The result was 658 people arrested in the area from State Street to 600 West and from North Temple to 600 South. Eighty-seven of those arrests were for investigation of drug distribution and 165 for investigation of people trying to buy drugs.
"This is not the place to participate in drug activity," was the message Salt Lake City Police Chief Chris Burbank had for those arrested and others thinking about conducting drug transactions around the park.
Burbank called the numbers big, especially considering that after the first or second day of the operation, word had spread among dealers that police were clamping down.
Since summer, Pioneer Park has become a focal point in the city's efforts to combat an ongoing drug problem. Law enforcers have been especially concerned about the skyrocketing resurgence in the popularity of crack cocaine.
Burbank stood with other city, county and state leaders Wednesday to announce the success of last week's operation. He noted the effort wouldn't have worked without the cooperation of all agencies involved.
Because of the weeklong sting, the Salt Lake District Attorney's Office had 100 new felony cases to prosecute, and the Salt Lake City Prosecutor's Office had more than 355 new cases, he said.
The operation went 20 hours each day. Some undercover officers posed as drug dealers and others as drug buyers. Even longtime officers were amazed at some of the stories they came across.
In one incident, a man offered to trade stolen new shirts from a local chain department store for drugs. The man lifted his coat, revealing that he was wearing a stack of new shirts underneath. Salt Lake City police detective Jeff Bedard said that, a few years ago, designer jeans were being stolen in high quantities as drug dealers were willing to trade crack for jeans.
Another incident showcased the potential for drug deals to go bad and how some solicitors needed help for their drug addictions. A dealer sold a man two kernels of Trix cereal, convincing him they were actually colored balloons with drugs inside, Bedard said.
Uniformed officers also did their normal patrols during the six days, conducting strict enforcement of various crimes such as trespassing, disorderly conduct and open alcohol containers.
Once an arrest was made, the offender was taken to the Salt Lake Police Department's Pioneer Precinct, near 1000 South and 700 West, where a special room was set up for immediate booking. Those arrested had mug shots and fingerprints taken. Agents from Immigration and Customs Enforcement had a table set up to deal with undocumented offenders, while Adult Probation and Parole had an agent on hand to deal with prisoners with outstanding warrants.
A total of 946 arrests were made citywide during the six-day period. More than 70 percent of all city arrests during that time period came from the targeted zone around Pioneer Park an area that represented less than 1 percent of the city, according to police.

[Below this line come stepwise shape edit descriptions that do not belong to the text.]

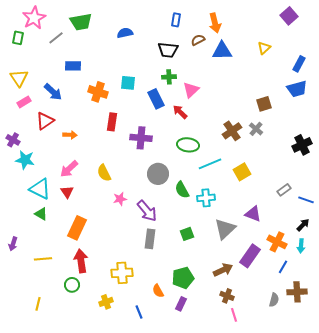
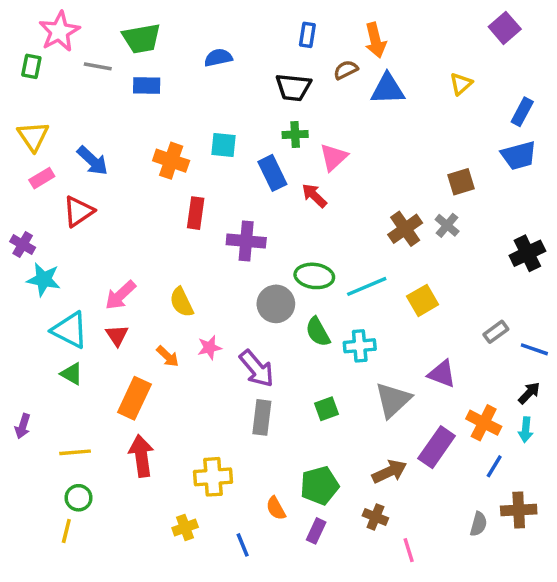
gray line: (56, 38) -> (98, 66), turned 49
blue rectangle: (73, 66) -> (147, 86), moved
orange arrow: (70, 135) -> (168, 356), moved, turned 40
green ellipse: (188, 145) -> (314, 276), moved
green circle: (72, 285) -> (79, 498), moved
brown cross: (227, 296) -> (375, 517), moved

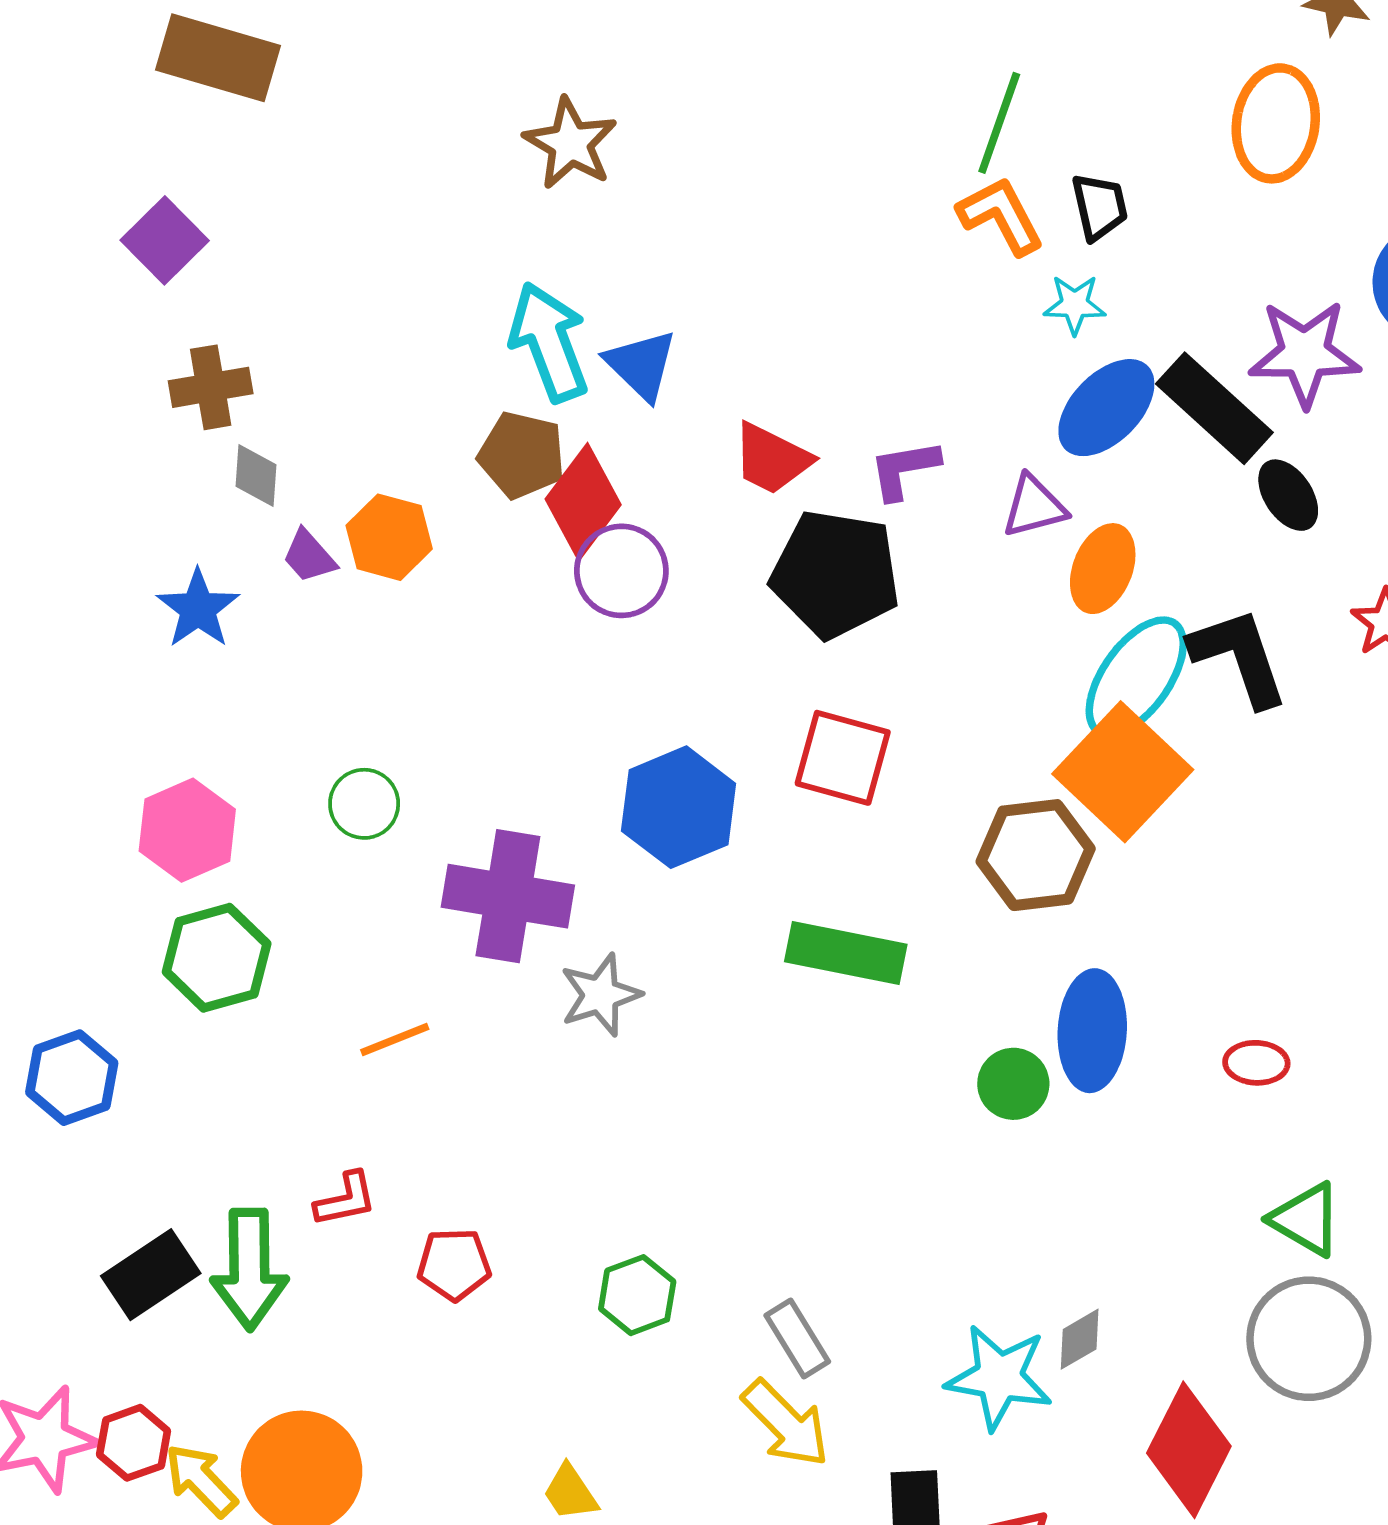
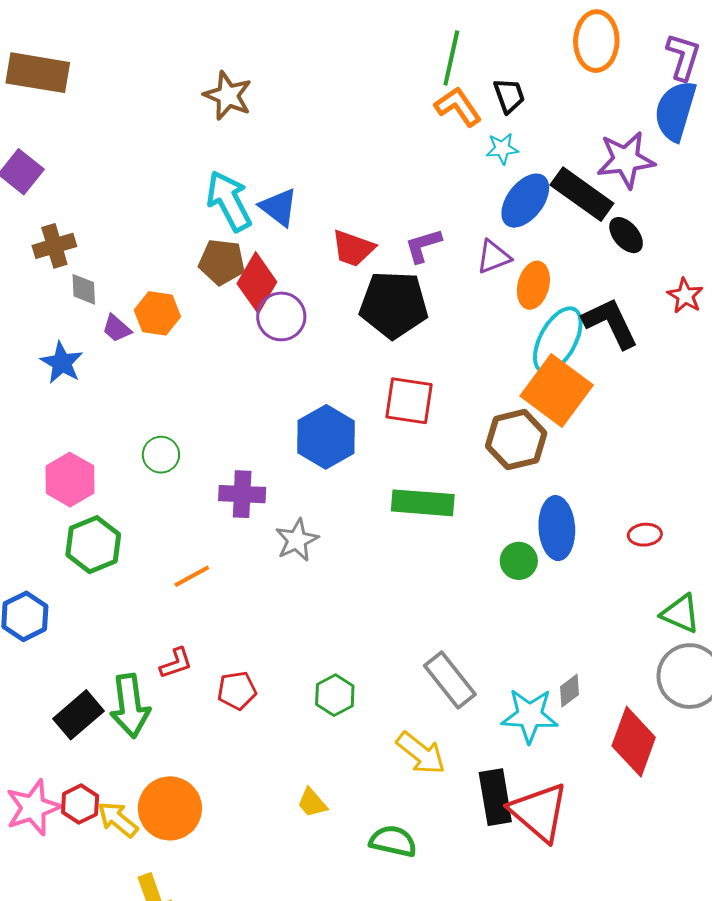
purple cross: (508, 896) -> (242, 494), size x0.7
gray rectangle: (797, 1339) -> (450, 680), moved, size x1.4

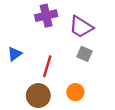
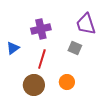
purple cross: (46, 16) -> (41, 29), moved
purple trapezoid: (81, 27) -> (86, 24), moved, turned 40

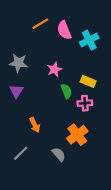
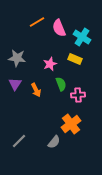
cyan cross: (89, 40) -> (82, 37), turned -30
yellow rectangle: (88, 81) -> (75, 59), moved
orange arrow: (35, 125) -> (36, 90), moved
gray semicircle: (59, 154) -> (54, 142), turned 80

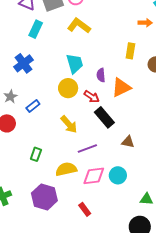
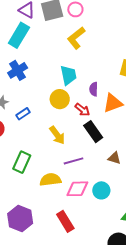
yellow L-shape: (79, 26) -> (76, 38), turned -80
cyan rectangle: (36, 29) -> (19, 35), moved, size x1.4
green rectangle: (36, 154) -> (22, 162), size x1.5
purple hexagon: (44, 197) -> (20, 219), moved
red rectangle: (85, 209) -> (65, 221), size x1.5

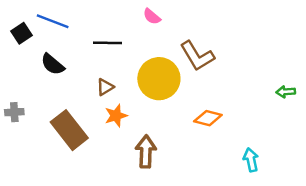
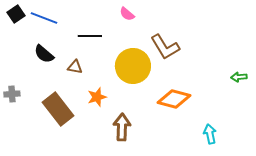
black square: (22, 33) -> (16, 14), moved
brown triangle: (105, 87) -> (75, 67), moved, turned 42
orange diamond: (208, 118) -> (174, 99), size x1.4

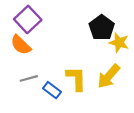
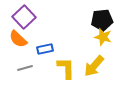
black pentagon: (102, 28) -> (102, 20), moved, turned 30
blue rectangle: (52, 90) -> (45, 49), moved, turned -49

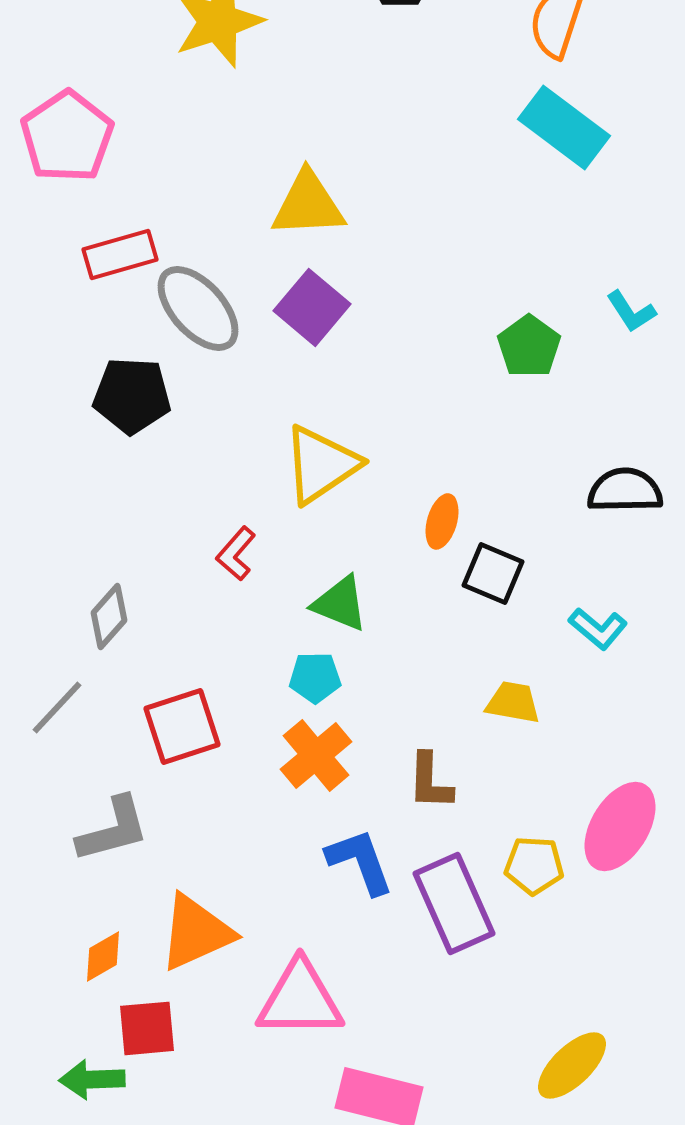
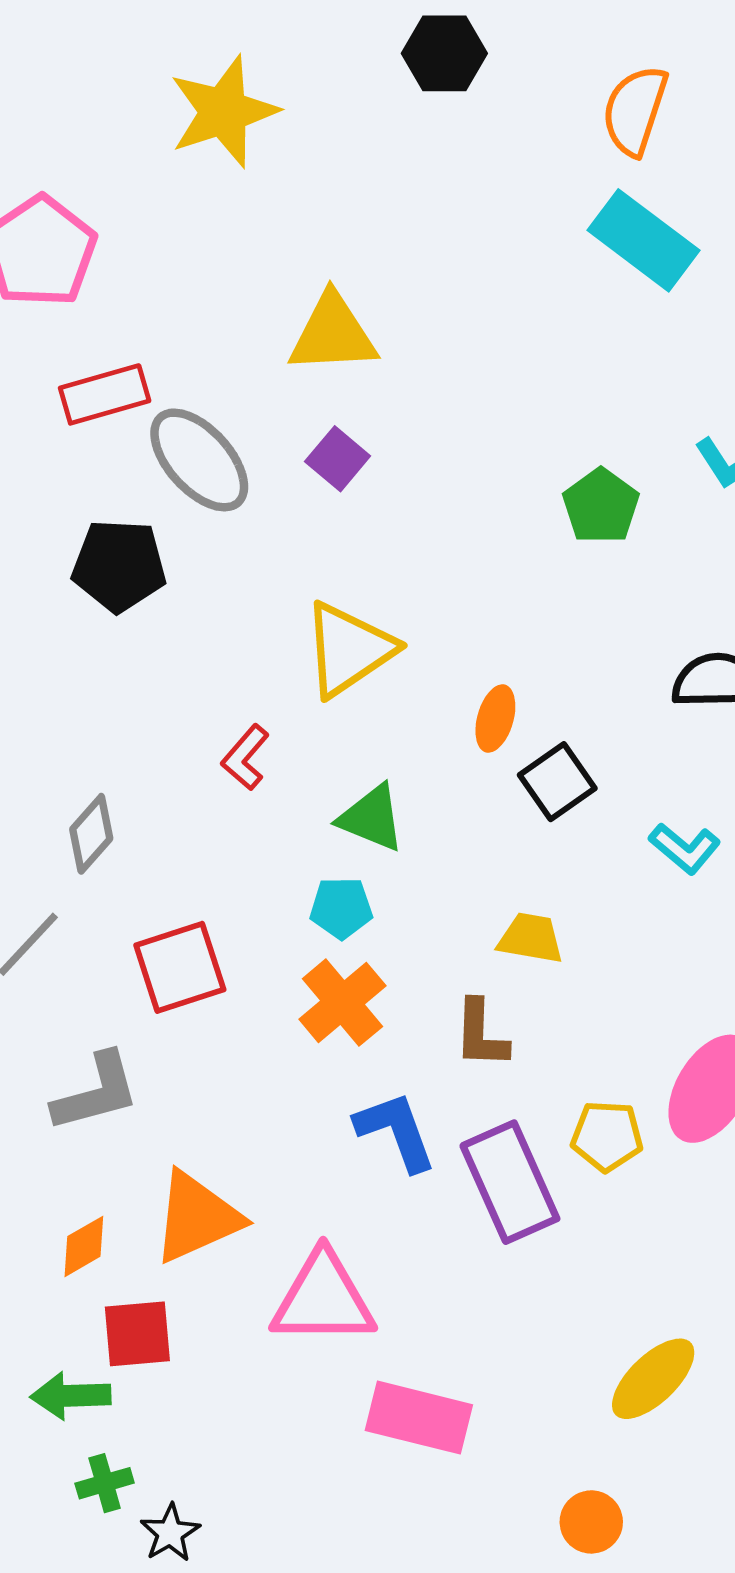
purple square: (312, 307) -> (338, 459), size x0.7
black square: (493, 573) -> (557, 782), turned 32
yellow trapezoid: (513, 702) -> (531, 938), moved

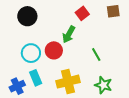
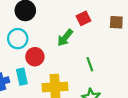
red circle: (54, 50) -> (35, 57), moved
cyan circle: (31, 53) -> (18, 39), moved

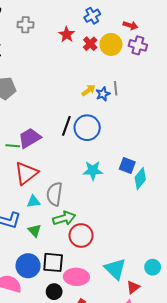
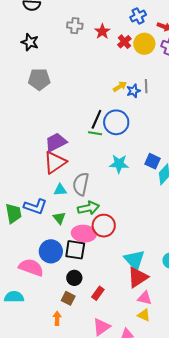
blue cross: (92, 16) -> (138, 16), moved
gray cross: (25, 25) -> (75, 26), moved
purple trapezoid: (30, 138) -> (56, 142), moved
green line: (13, 146) -> (95, 133), moved
pink ellipse: (76, 277) -> (84, 234), moved
red triangle: (133, 287) -> (138, 277), moved, size x1.6

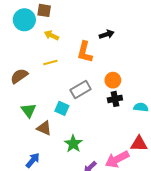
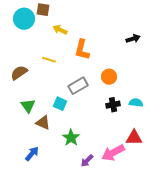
black arrow: (107, 34) -> (133, 39), moved
yellow arrow: (51, 35) -> (60, 30), moved
yellow line: (50, 62) -> (49, 60), turned 32
black cross: (115, 99) -> (113, 105), moved

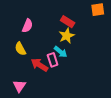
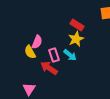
pink semicircle: (27, 26) -> (37, 42), moved
pink rectangle: (53, 60) -> (54, 55), moved

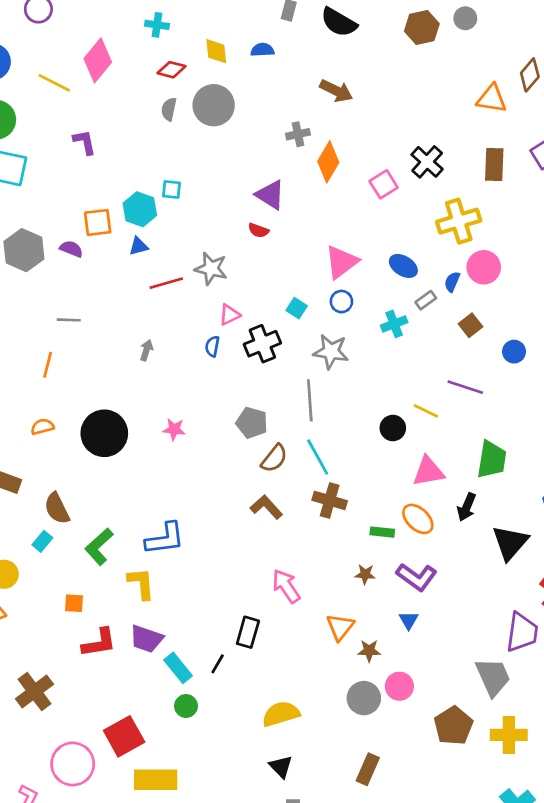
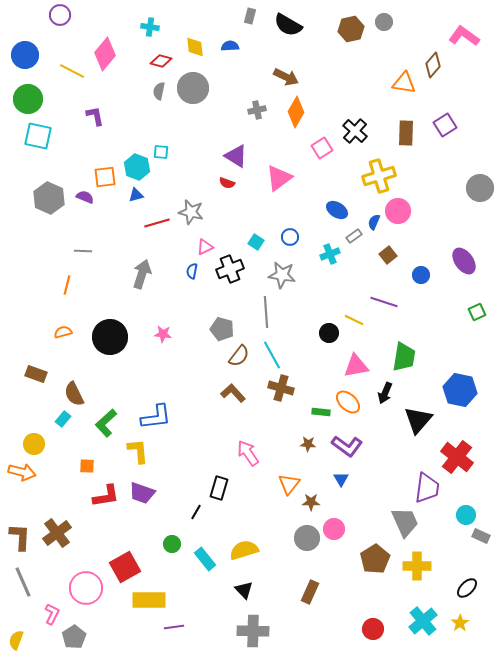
orange diamond: (328, 162) -> (296, 112), moved
pink triangle: (341, 262) -> (279, 178), moved
gray arrow: (146, 350) -> (142, 274), size x1.8
cyan rectangle: (178, 668) -> (205, 559), moved

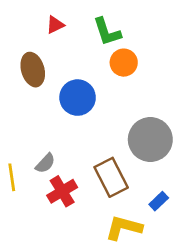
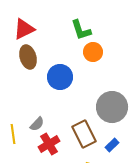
red triangle: (55, 25) -> (24, 29), moved, size x1.6
blue rectangle: (159, 201) -> (112, 145), moved

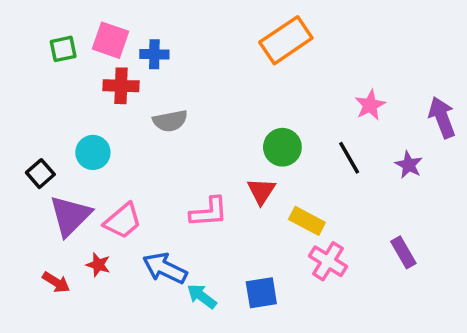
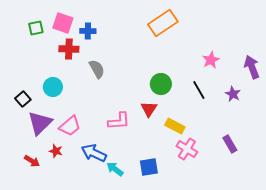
gray semicircle: (170, 121) -> (97, 69), turned -108

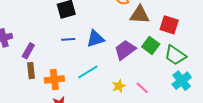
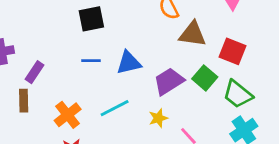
brown rectangle: (31, 71) -> (24, 101), moved
orange cross: (54, 80) -> (68, 115), turned -36
yellow star: (119, 86) -> (158, 118), moved

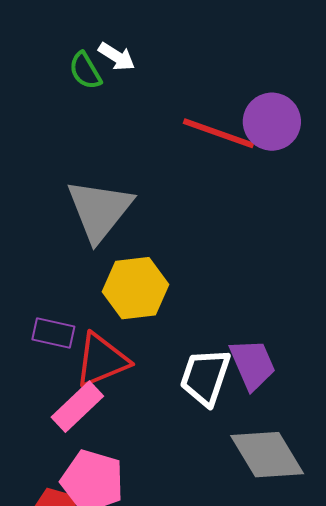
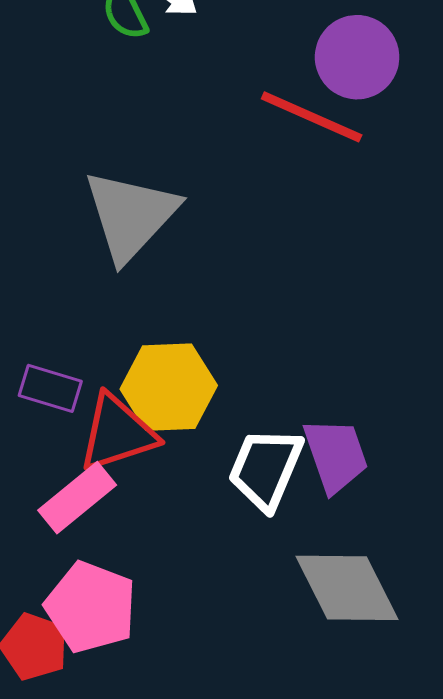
purple circle: (272, 122) -> (357, 57), moved
yellow hexagon: (136, 288) -> (169, 387), moved

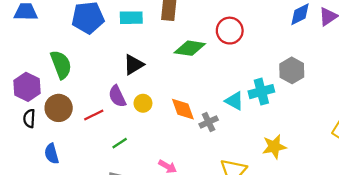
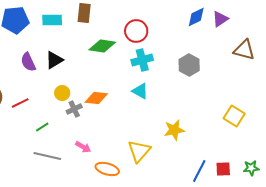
cyan cross: (261, 92) -> (142, 60), moved
purple semicircle: (117, 96) -> (28, 62), moved
orange diamond: (183, 109) -> (96, 98), turned -65
gray cross: (209, 122) -> (74, 109), moved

The drug arrests during those six days represented 8 percent to 10 percent of the drug arrests for the city for the entire year, Burbank said.
What made this operation more successful than others, however, was having the additional presence of AP&P and ICE. Nearly 180 of the people arrested already had outstanding warrants, according to police statistics.
A total of 68 people had federal holds placed on them for being undocumented aliens. The majority of people arrested already had been arrested in other states for drug-related offenses, and most had been in Utah less than four years, Burbank said.